06 April 2010

Cerita dari Dapur Umum Pengungsi (3)

Ada Cinta di Dalam Tenda

Urusan cinta, relawan PMI punya cerita sendiri. Khususnya personel yang bertugas di dapur umum untuk menyuplai makanan kepada para korban di pengungsian. Ada cinta di dalam tenda.

Bagi yang sudah memiliki pasangan atau kekasih, menjadi relawan bisa menyisakan rindu. Bila bisa saling percaya, kekasih bisa menjadi pendukung dan pemberi semangat dalam menjalani tugas kemanusiaan. Namun bila tidak, ternyata tidak perlu khawatir.

"Di sini justru pada nyari jodoh," seloroh Kartomi Galangsaputra (24), seorang relawan PMI Kabupaten Bandung.

Ternyata, kisah cinta di dalam tenda dapur umum seolah menjadi rahasia umum di kalangan relawan. Padatnya kegiatan dengan orang yang itu-itu saja selama berminggu-minggu bahkan berbulan-bulan, bisa berlanjut ke kehidupan pribadi.

"Banyak yang habis jadi relawan, eh jadi pacaran," seloroh pria periang ini.

Bukan hanya sebatas pacaran, jenjang pernikahan pun tak jarang mengikat dua insan manusia yang dulunya bekerja sama di bawah naungan tenda.

"Banyak banget, gak kehitung," ungkapnya sambil tak bisa menahan tawa.

Banyaknya mahasiswa yang menjadi relawan, menambah peluang pencarian jodoh di kalangan mahasiswa sendiri. Setidaknya, 5 perguruan tinggi di Kabupaten dan Kota Bandung mengirimkan 5-10 mahasiswa yang secara bergantian membantu relawan PMI. Bisa dibayangkan saat minimal ada 25 pemuda-pemudi yang mayoritas lajang bertemu di hari Minggu, percikan rasa bisa muncul.

"Emang ada, tapi aku mah enggak," kilah Eni Nuraini (23) dari sebuah universitas swasta di Kota Bandung sambil malu-malu.

Selain 'menikmati' ajang pencarian jodoh, ternyata relawan pun harus pintar-pintar milih jodoh.
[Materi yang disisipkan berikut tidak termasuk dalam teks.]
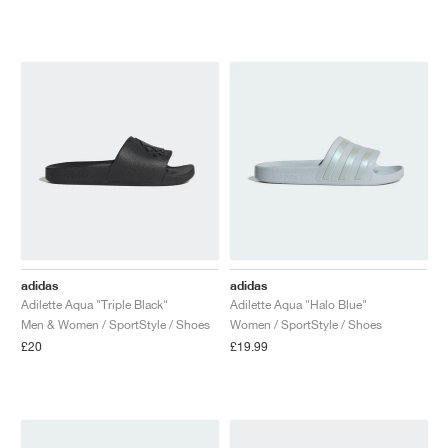
adidas
adidas
Adilette Aqua "Triple Black"
Adilette Aqua "Halo Blue"
Men & Women / SportStyle / Shoes
Women / SportStyle / Shoes
£20
£19.99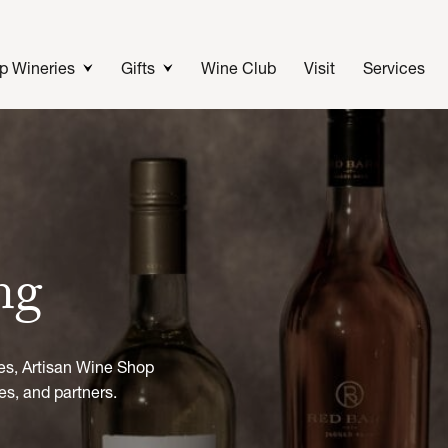
p Wineries
Gifts
Wine Club
Visit
Services
ing
es, Artisan Wine Shop
es, and partners.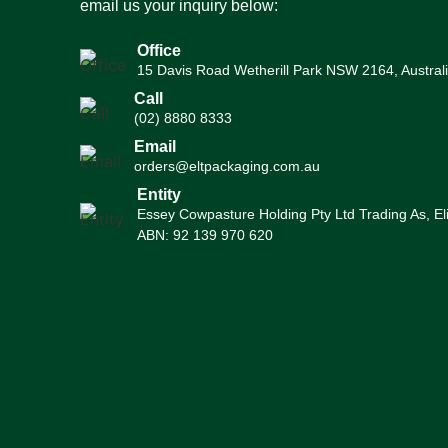
email us your inquiry below:
Office
15 Davis Road Wetherill Park NSW 2164, Austral
Call
(02) 8880 8333
Email
orders@eltpackaging.com.au
Entity
Essey Cowpasture Holding Pty Ltd Trading As, El
ABN: 92 139 970 620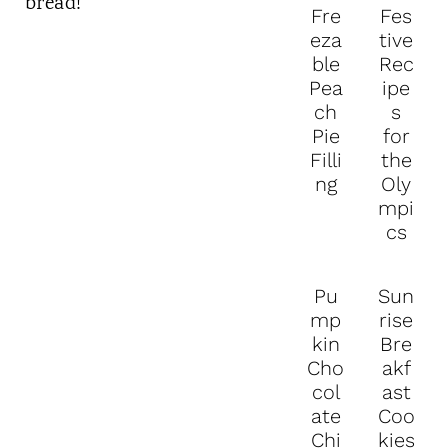
Fre
Fes
eza
tive
ble
Rec
Pea
ipe
ch
s
Pie
for
Filli
the
ng
Oly
mpi
cs
Pu
Sun
mp
rise
kin
Bre
Cho
akf
col
ast
ate
Coo
Chi
kies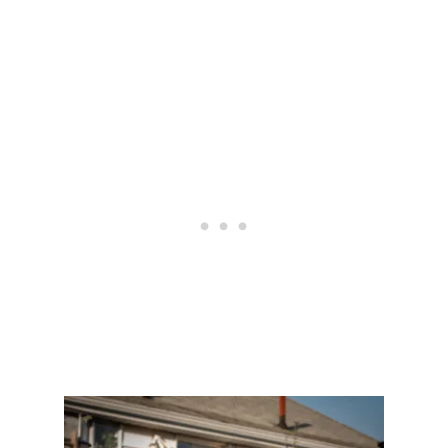
E
W
|
L
E
A
T
H
E
R
S
H
O
E
S
A
N
D
A
C
C
E
S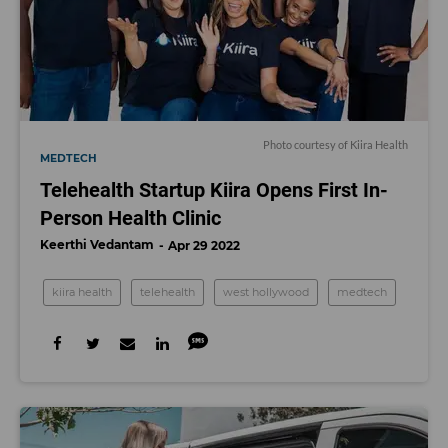
Photo courtesy of Kiira Health
MEDTECH
Telehealth Startup Kiira Opens First In-
Person Health Clinic
Keerthi Vedantam
Apr 29 2022
kiira health
telehealth
west hollywood
medtech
Pemilihan jodoh ini dengan pertimbangan konsekuensi relawan yang sering meninggalkan rumah minimal selama beberapa minggu. Tanpa pemilihan pasangan yang dapat mengerti mereka, keutuhan keluarga bisa dipertaruhkan.

"Makanya mesti milih yang bisa ngertiin kita," curhat Dikcy Perdana (29) koordinator dapur umum PMI yang telah dikaruniai 3 orang anak.

Pemilihan pasangan hidup para relawan akhirnya dicari dari kalangan yang memiliki aroma tak jauh dari kegiatan palang merah. Selain sesama relawan, kandidat pendamping hidup bisa dicari semisal pembimbing PMR di sekolah-sekolah.

"Nggak akan jauh-jauh nyari jodohnya," seloroh pria berkulit gelap ini.